Joseph Comia died testate on June 1, 1981, one month prior to Deanna's eighteenth birthday. The will, which was made prior to his second marriage, left everything to his daughter, Deanna. His widow, Florence, filed an election to take against the will, § 474.160, applied for exempt property, § 474.250, an allowance for one year's support, § 474.260 and an allowance for homestead, § 474.290. Deanna also applied for exempt property and the statutory allowances.
The probate court found that Florence had an absolute right to the exempt property and homestead allowance, awarded the same to her and denied Deanna's application. The court found, however, that Deanna may be entitled to an allowance of support as provided in § 474.260 but it would be limited to the period from her father's death until she "came of age," § 474.300. Relying on the definition of "minor" found in § 475.010(4) the court determined that Deanna would "come of age" on her eighteenth birthday. The order also provided that the determination of the exempt property, homestead and support allowances for the spouse and the extent of support for Deanna, if any, would be determined at a hearing to be set on application of the parties. Prior to such hearing Deanna filed this appeal contending that she should be eligible for a full year's support as the definition of "minor" in § 475.010(4) does not apply to applications for family allowance under § 474.260.
We dismiss the appeal as premature. The right to appeal is statutory. State ex rel. Travelers Indemnity Co. v. Swink, 440 S.W.2d 152, 155 (Mo. App. 1969). Appeals from the probate court to the appellate court are governed by § 472.160 and specifically, as applied to this case, §§ 472.160(4) and (14) RSMo Supp. 1982. Section 472.160 provides that as to any specific proceeding all issues must be fully adjudicated, or the order is not appealable. In re Estate of Erwin, 611 S.W.2d 564, 567 (Mo. App. 1981); In re Estate of Ritter, 510 S.W.2d 188, 189 (Mo. App. 1974).
The probate order at issue is not a final adjudication of Deanna's application for support. The order indicates that the probate court is inclined to limit Deanna's support to one month based upon the definition of minor contained in Chapter 475 -Guardianship. However, the amount of the award has not yet been determined. The amount will be determined at a future hearing. Without the hearing the issue has not been fully adjudicated. See Bennett v. Wood, 239 S.W.2d 325, 327-28 (Mo. 1951); In re Smith, 331 S.W.2d 169, 171 (Mo. App. 1960).

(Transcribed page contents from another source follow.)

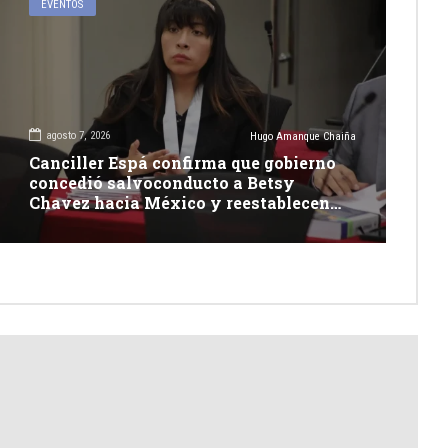
EVENTOS
agosto 7, 2026
Hugo Amanque Chaiña
Canciller Espá confirma que gobierno
concedió salvoconducto a Betsy
Chavez hacia México y reestablecen
relaciones con dicho país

Further, the court has not determined the extent of the allowance of support for the surviving spouse. Under the provisions of § 474.260, where there is a surviving spouse, the allowance of support "shall be made payable to the surviving spouse, unless the court finds that it would be just and equitable to make a division of it between the surviving spouse and the unmarried minor children." Accordingly, a determination of the allowance for the surviving spouse must be made prior to or at the same time a determination is made with respect to the unmarried minor child. It is within the discretion of the court to make the allowance payable solely to the surviving spouse. Hence, without regard to Deanna's age, the probate court may make no allowance for Deanna. Until the hearing is completed and the family allowance for the surviving spouse and for Deanna, if any, is ordered there is no final adjudication on these issues. They are not ripe for appeal.